De olhos abertos: Equidade racial e o papel da advocacia
Com os olhos bem abertos, a Justiça precisa enxergar o racismo estrutural. Este artigo mostra como a advocacia pode ser protagonista na construção de julgamentos verdadeiramente antirracistas.
quinta-feira, 3 de julho de 2025
Atualizado às 14:46
No imaginário jurídico ocidental, Têmis representa a personificação da justiça. De olhos vendados, empunhando a balança e as tábuas da lei, ela traduz o ideal de imparcialidade, ordem e equidade. Mas, talvez mais do que símbolo da neutralidade, Têmis também é deusa da sabedoria e da verdade - verdades humanas, sociais, contextuais. É essa leitura que permite um cruzamento fundamental com o debate contemporâneo sobre julgamento com perspectiva racial e a necessária atuação antirracista da advocacia.
No Brasil, país de profundas desigualdades estruturais e históricas, o sistema de justiça não escapa ao racismo institucional. Dados do CNJ mostram que, embora mais de 50% da população seja negra, apenas cerca de 12% dos magistrados e magistradas se identificam como pretos ou pardos.
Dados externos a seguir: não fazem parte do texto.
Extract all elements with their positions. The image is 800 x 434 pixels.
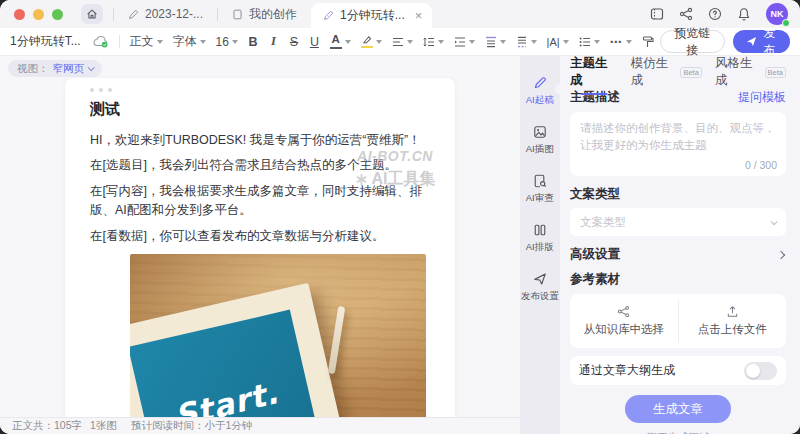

A seletividade penal, a invisibilidade da dor negra nos litígios cíveis e familiares, e os obstáculos no acesso à justiça escancaram o que já não pode ser negado: a Justiça de olhos vendados não enxerga as desigualdades que mais doem.
É nesse cenário que emerge, com potência transformadora, o Protocolo de Julgamento com Perspectiva Racial, instituído pelo CNJ. Inspirado por compromissos internacionais e pelas exigências de um Estado Democrático de Direito genuinamente inclusivo, o Protocolo convida magistrados a lançarem novo olhar sobre os autos: um olhar que reconheça a trajetória racial dos sujeitos, as marcas do preconceito, e os impactos das exclusões históricas no presente das pessoas negras.
Essa Justiça não abandona os princípios, mas os reinterpreta à luz da realidade. É o que faz a nova iconografia de Têmis, representada sem vendas, com os olhos bem abertos para as desigualdades. Ela já não julga ignorando o contexto social, mas assumindo-o como parte inseparável do Direito. Trata-se de uma Justiça que compreende que, muitas vezes, tratar igualmente os desiguais é perpetuar a injustiça.
Nesse novo paradigma, a advocacia tem papel central. Defender uma causa, hoje, é também reivindicar um lugar de fala e de escuta. O advogado ou advogada antirracista precisa dominar os fundamentos jurídicos, sim - mas também ser porta-voz da equidade, da denúncia do viés racial, da resistência à normalização da seletividade e da construção de narrativas jurídicas que evidenciem as múltiplas dimensões do racismo.
Como no mito, Têmis sentava-se ao lado de Zeus para aconselhá-lo, pois sua sabedoria antecedia até mesmo a vontade dos deuses. Assim também deve ser o papel da advocacia: aconselhar, provocar, incomodar e iluminar os julgamentos com a luz da verdade racial e da justiça social. Têmis, afinal, é filha de Urano e Gaia - do espírito e da matéria. Da teoria e da prática. Do ideal e da vida concreta. E é nesse entrelaçamento que se constrói um Direito mais justo, mais humano e mais plural.